[Extracted records]
▽

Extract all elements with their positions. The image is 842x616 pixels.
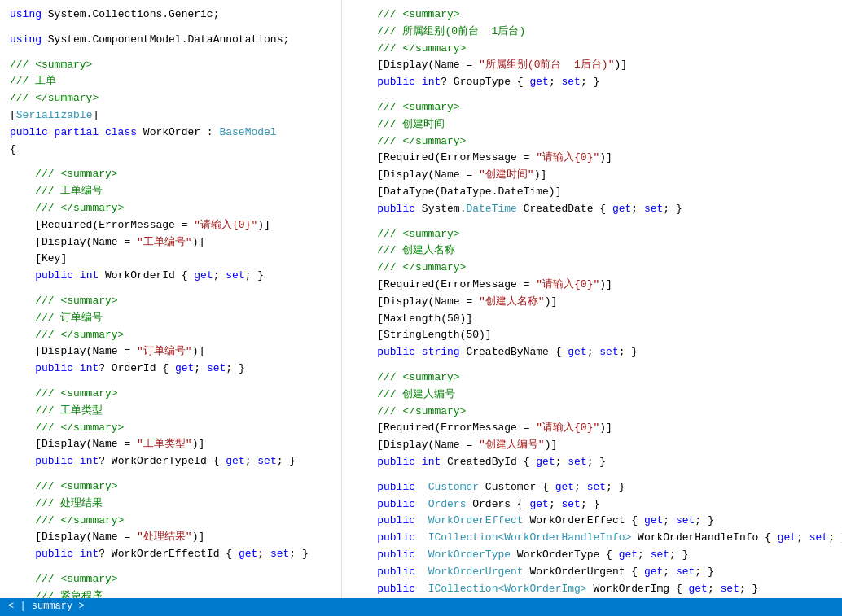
code-line: [Key] — [10, 251, 331, 268]
code-line: /// 所属组别(0前台 1后台) — [352, 24, 832, 41]
code-line: [MaxLength(50)] — [352, 311, 832, 328]
code-line: /// 工单 — [10, 73, 331, 90]
code-line: public WorkOrderUrgent WorkOrderUrgent {… — [352, 564, 832, 581]
code-line: /// </summary> — [352, 404, 832, 421]
code-line: public partial class WorkOrder : BaseMod… — [10, 125, 331, 142]
code-line: /// </summary> — [352, 41, 832, 58]
code-line: /// <summary> — [352, 7, 832, 24]
code-line: public Customer Customer { get; set; } — [352, 479, 832, 496]
code-line: /// 工单类型 — [10, 403, 331, 420]
code-line: { — [10, 142, 331, 159]
code-line: public System.DateTime CreatedDate { get… — [352, 201, 832, 218]
code-line: [Display(Name = "创建人编号")] — [352, 437, 832, 454]
left-pane: using System.Collections.Generic; using … — [0, 0, 342, 616]
code-line: [DataType(DataType.DateTime)] — [352, 184, 832, 201]
code-line: public ICollection<WorkOrderImg> WorkOrd… — [352, 581, 832, 598]
code-line: public WorkOrderType WorkOrderType { get… — [352, 547, 832, 564]
code-line: [Required(ErrorMessage = "请输入{0}")] — [10, 217, 331, 234]
code-line: public Orders Orders { get; set; } — [352, 496, 832, 513]
code-line: /// 订单编号 — [10, 310, 331, 327]
code-line: /// <summary> — [10, 166, 331, 183]
right-pane: /// <summary> /// 所属组别(0前台 1后台) /// </su… — [342, 0, 842, 616]
code-line: public int? WorkOrderEffectId { get; set… — [10, 546, 331, 563]
code-line: /// </summary> — [10, 513, 331, 530]
code-line: /// 创建人名称 — [352, 242, 832, 260]
code-line: [Display(Name = "订单编号")] — [10, 343, 331, 360]
code-line: public int CreatedById { get; set; } — [352, 454, 832, 471]
code-line: [Required(ErrorMessage = "请输入{0}")] — [352, 420, 832, 437]
code-line: /// <summary> — [10, 386, 331, 403]
code-line: [Required(ErrorMessage = "请输入{0}")] — [352, 277, 832, 294]
code-line: [Display(Name = "创建时间")] — [352, 167, 832, 184]
code-line: public string CreatedByName { get; set; … — [352, 344, 832, 361]
code-editor: using System.Collections.Generic; using … — [0, 0, 842, 616]
code-line: public int? GroupType { get; set; } — [352, 74, 832, 91]
code-line: /// <summary> — [10, 57, 331, 74]
code-line: /// 处理结果 — [10, 496, 331, 513]
code-line: /// <summary> — [352, 226, 832, 243]
summary-text: < | summary > — [8, 599, 85, 614]
code-line: /// 工单编号 — [10, 183, 331, 200]
code-line: /// <summary> — [10, 293, 331, 310]
code-line: public int? WorkOrderTypeId { get; set; … — [10, 453, 331, 470]
code-line: /// </summary> — [352, 133, 832, 151]
code-line: public WorkOrderEffect WorkOrderEffect {… — [352, 513, 832, 530]
code-line: /// </summary> — [352, 260, 832, 277]
code-line: /// </summary> — [10, 420, 331, 437]
code-line: /// </summary> — [10, 200, 331, 217]
code-line: [Display(Name = "处理结果")] — [10, 529, 331, 546]
code-line: [Display(Name = "工单编号")] — [10, 234, 331, 251]
code-line: using System.ComponentModel.DataAnnotati… — [10, 32, 331, 49]
code-line: [StringLength(50)] — [352, 327, 832, 344]
code-line: using System.Collections.Generic; — [10, 7, 331, 24]
code-line: [Display(Name = "所属组别(0前台 1后台)")] — [352, 57, 832, 74]
code-line: /// <summary> — [352, 369, 832, 387]
code-line: /// 创建时间 — [352, 116, 832, 133]
code-line: /// 创建人编号 — [352, 387, 832, 404]
code-line: public int? OrderId { get; set; } — [10, 360, 331, 378]
code-line: /// <summary> — [352, 99, 832, 116]
code-line: [Serializable] — [10, 107, 331, 125]
code-line: [Display(Name = "工单类型")] — [10, 436, 331, 453]
code-line: public ICollection<WorkOrderHandleInfo> … — [352, 530, 832, 547]
code-line: public int WorkOrderId { get; set; } — [10, 268, 331, 285]
code-line: /// <summary> — [10, 478, 331, 496]
code-line: [Required(ErrorMessage = "请输入{0}")] — [352, 150, 832, 167]
code-line: /// <summary> — [10, 571, 331, 588]
code-line: [Display(Name = "创建人名称")] — [352, 294, 832, 311]
bottom-bar: < | summary > — [0, 598, 842, 616]
code-line: /// </summary> — [10, 90, 331, 107]
code-line: /// </summary> — [10, 327, 331, 344]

△

Your answer must be every line from the entries that contains the string "DateTime", copied as it stands.

code-line: public System.DateTime CreatedDate { get… — [352, 201, 832, 218]
code-line: [DataType(DataType.DateTime)] — [352, 184, 832, 201]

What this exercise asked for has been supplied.